Schon bei der Firma Jäger hatte Reiner Hegner einerseits viel mit Büroarbeit zu tun, andererseits aber auch viel mit der Führung der anderen Mitarbeiter. Er teilte Monteure ein, übernahm die technische Beratung von Kunden und half beim Messeaufbau. Andererseits plante er im Büro den technischen Kundendienst und bearbeitete Rechnungen.

Breites Aufgabengebiet

Reizvoll an der Leitung der technischen Betriebe findet Reiner Hegner vor allem das breite Aufgabengebiet. Die Mitarbeiter kümmern sich etwa um städtische Grünanlagen, den Unterhalt von Straßen und das Beseitigen von achtlos weggeworfenem Müll. „Beim Bauhof arbeiten beispielsweise Gärtner, Straßenbauer, Maurer und Schreiner“, sagt Hegner.

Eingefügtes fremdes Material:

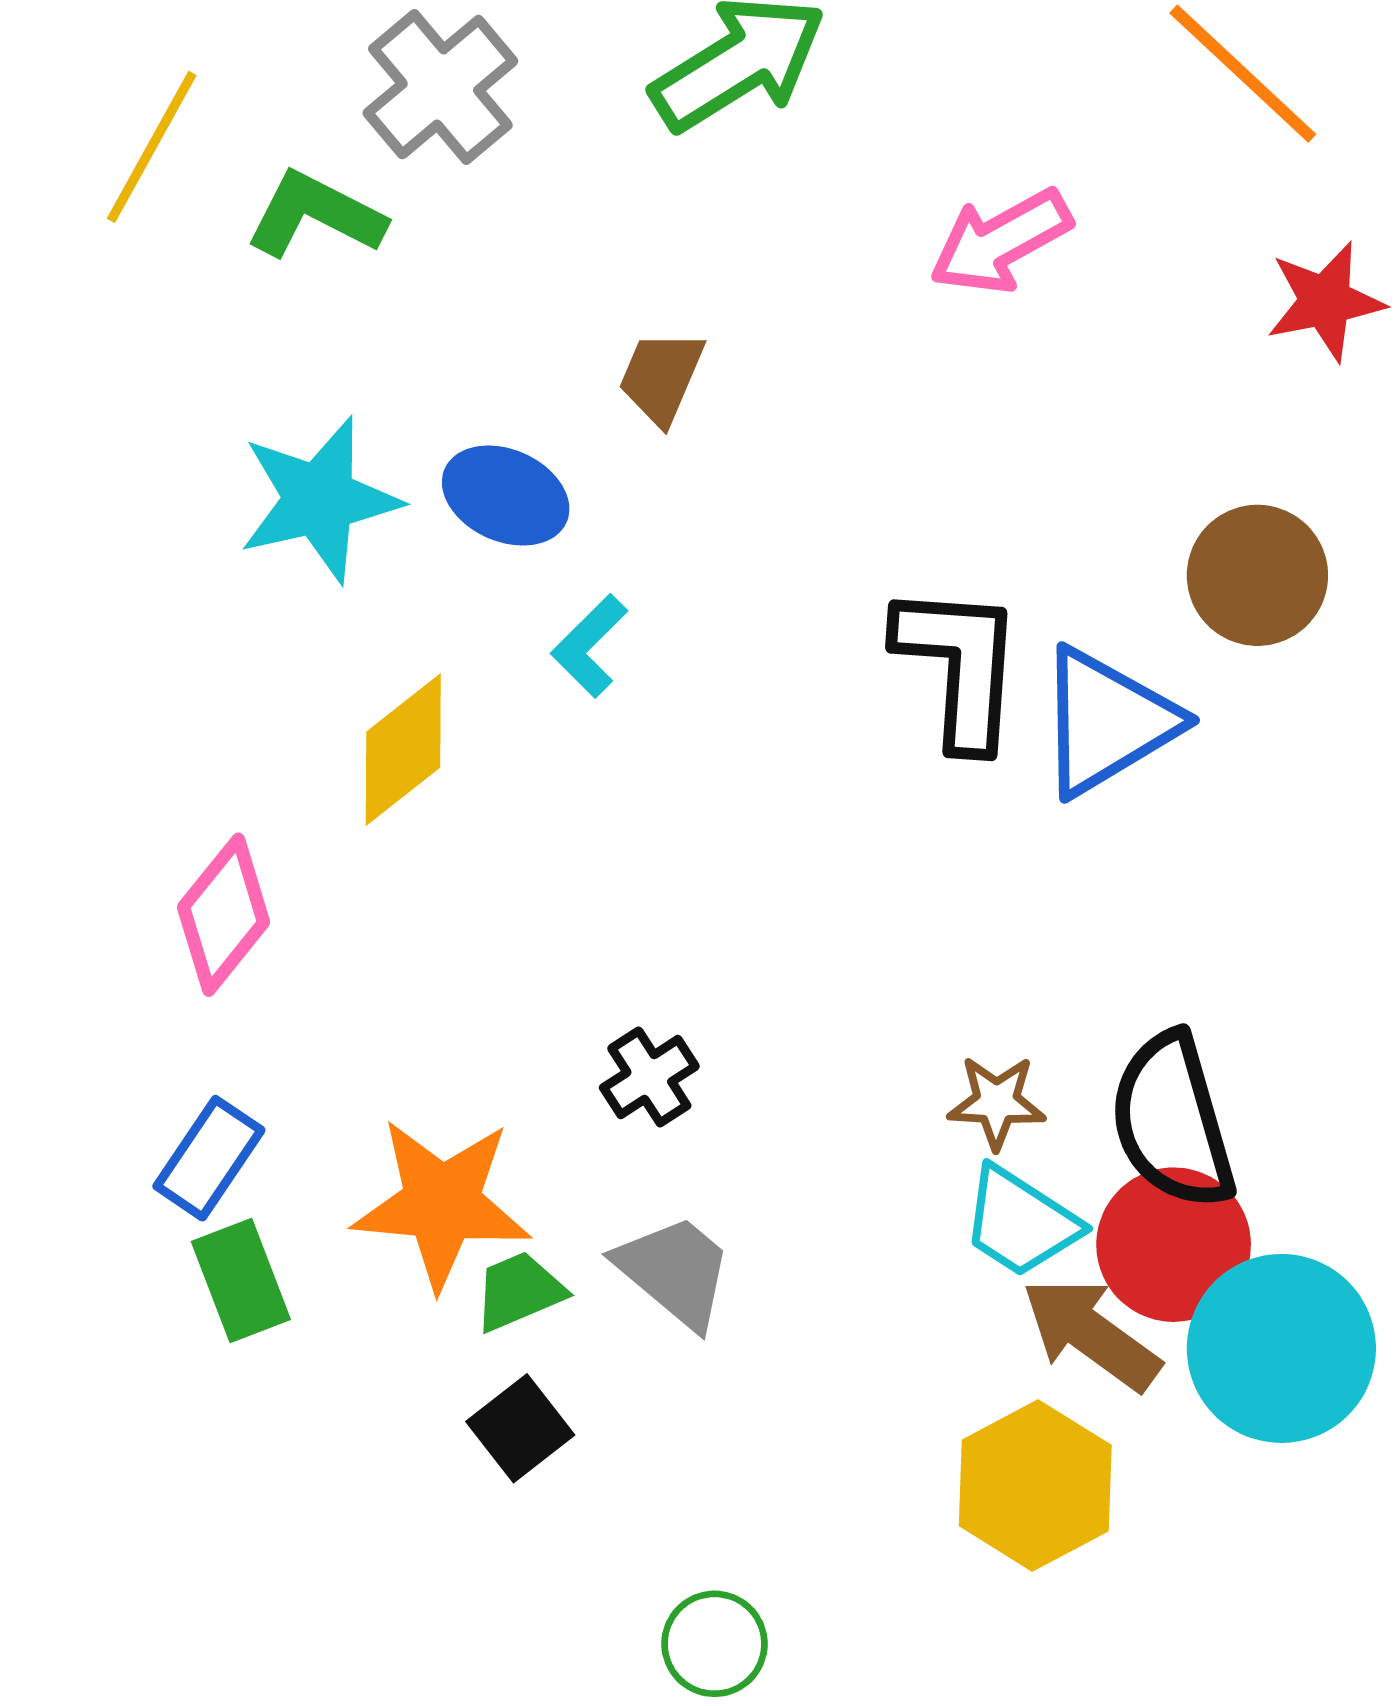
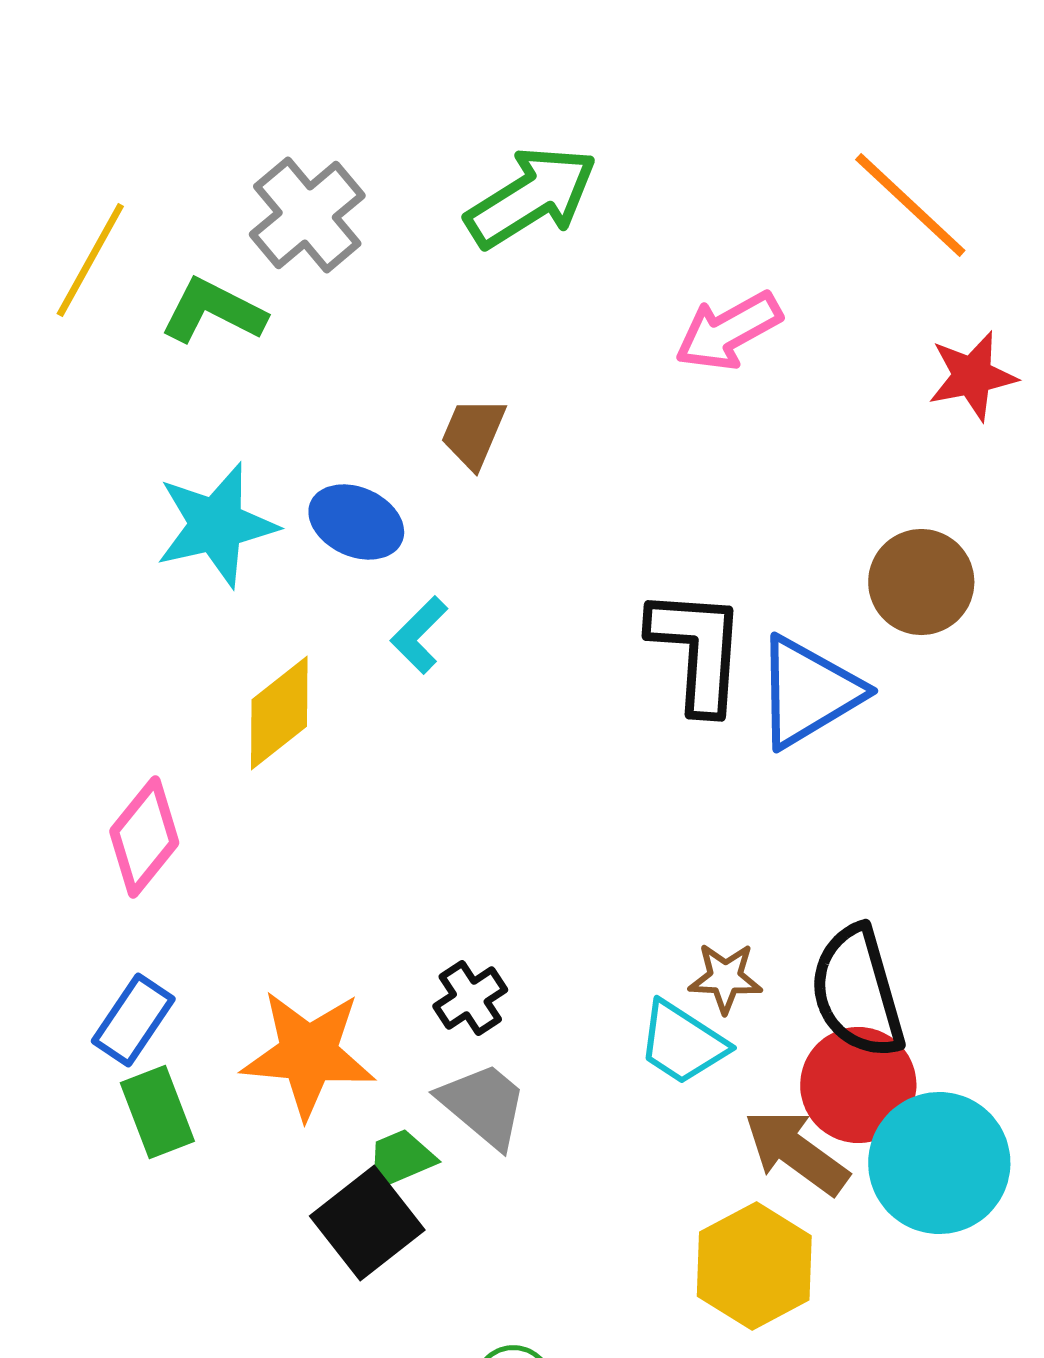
black cross: (649, 1077) -> (470, 998), moved
cyan trapezoid: (1021, 1222) -> (682, 1043), moved
green trapezoid: (519, 1291) -> (400, 1159), moved
black square: (520, 1428) -> (367, 1223), size x1.4

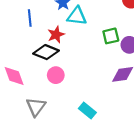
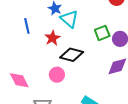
cyan triangle: (77, 16) -> (69, 19), turned 42
black diamond: (46, 52) -> (72, 55), moved

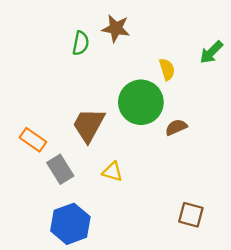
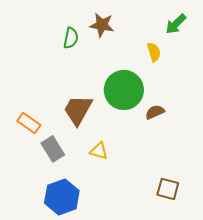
green arrow: (211, 52) -> (176, 24), moved
yellow semicircle: (167, 69) -> (154, 52), moved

In der kalten Jahreszeit sind die Mitarbeiter viel im Winterdienst aktiv. Stellt Hegner am frühen Morgen fest, dass die Straßen geräumt werden müssen, schickt er die Mitarbeiter los, die um 4 Uhr ausrücken. „Im November 2018 haben wir die ersten gefrorenen Straßen abgestreut, im Dezember den ersten Schneematsch geräumt“, sagt Hegner. Anfang Januar habe es dann einen richtigen Wintereinbruch gegeben.

Der Bereich, in dem die Bauhofmitarbeiter tätig sind, wird derweil ständig größer. Eine wichtige Rolle spielen dabei wachsende und neue Wohngebiete, für die immer auch neue Straßen und Grünflächen angelegt werden – die die städtischen Mitarbeiter dann in Ordnung halten. Noch einmal deutlich mehr bekommen sie zu tun, wenn voraussichtlich 2020 die Nord-Ost-Umfahrung fertig wird. Die Durchgangsstraßen vom Kreisverkehr beim Linzgau-Center bis zum Ortsteil Denkingen werden dann zu Gemeindestraßen umgewidmet. Zuständig für den Unterhalt ist dann ebenfalls die Stadt.